Road Equivalent Tariff (RET) involves setting ferry fares on the basis of the cost of traveling an equivalent distance by road, including a fixed element to keep fares sustainable and cover fixed costs such as infrastructure. Transport Scotland commissioned a two-year evaluation of the impact of RET on the island of Arran. The evaluation was informed by a range of primary (i.e. ferry user, household, business and haulier surveys) and secondary (i.e. ferry operator and socio-economic data) research.

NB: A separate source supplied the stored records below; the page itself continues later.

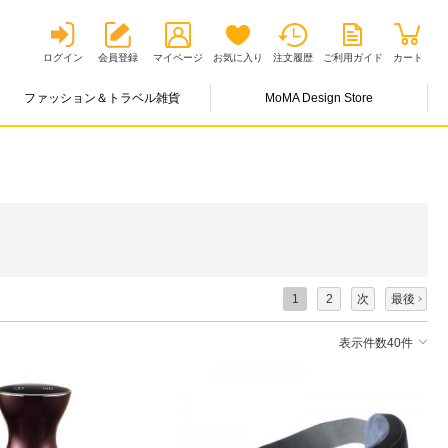
ログイン
会員登録
マイページ
お気に入り
注文履歴
ご利用ガイド
カート
ファッション＆トラベル雑貨
MoMA Design Store
1
2
次
最後
表示件数40件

RET has significantly increased resident ferry travel across all journey purposes. The demand for ferry services increased significantly, particularly car carryings. Arran was the first island in close proximity to the Central Belt in receipt of RET and has accordingly experienced a larger absolute impact than any other island previously receiving RET. The increase in demand has given rise to growing capacity issues on the Ardrossan-Brodick route. Increase in demand in part driven by step-change in scale of Arran tourism market with increase car traffic having a disproportionately positive effect on the remote/rural areas of Arran.

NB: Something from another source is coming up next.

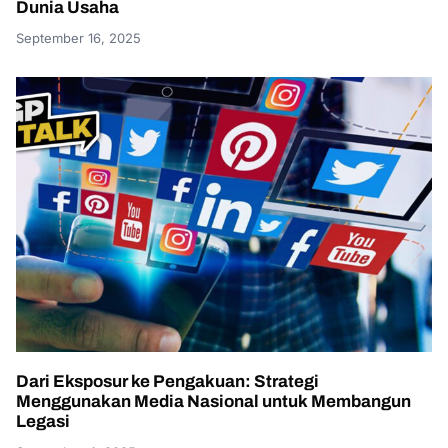
Dunia Usaha
September 16, 2025
Dari Eksposur ke Pengakuan: Strategi
Menggunakan Media Nasional untuk Membangun
Legasi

There is a widely held view amongst Arran residents that RET has been beneficial for the Arran economy, largely because of the positive impact in terms of tourism. There is also an overwhelmingly positive view amongst residents that RET has enhanced the social, cultural and economic opportunities on the island. Despite this, however, Arran residents responded that the quality of life has declined since the reduced fares were introduced, with congestion, negative environmental impacts and increased incidences of anti-social behaviour being cited.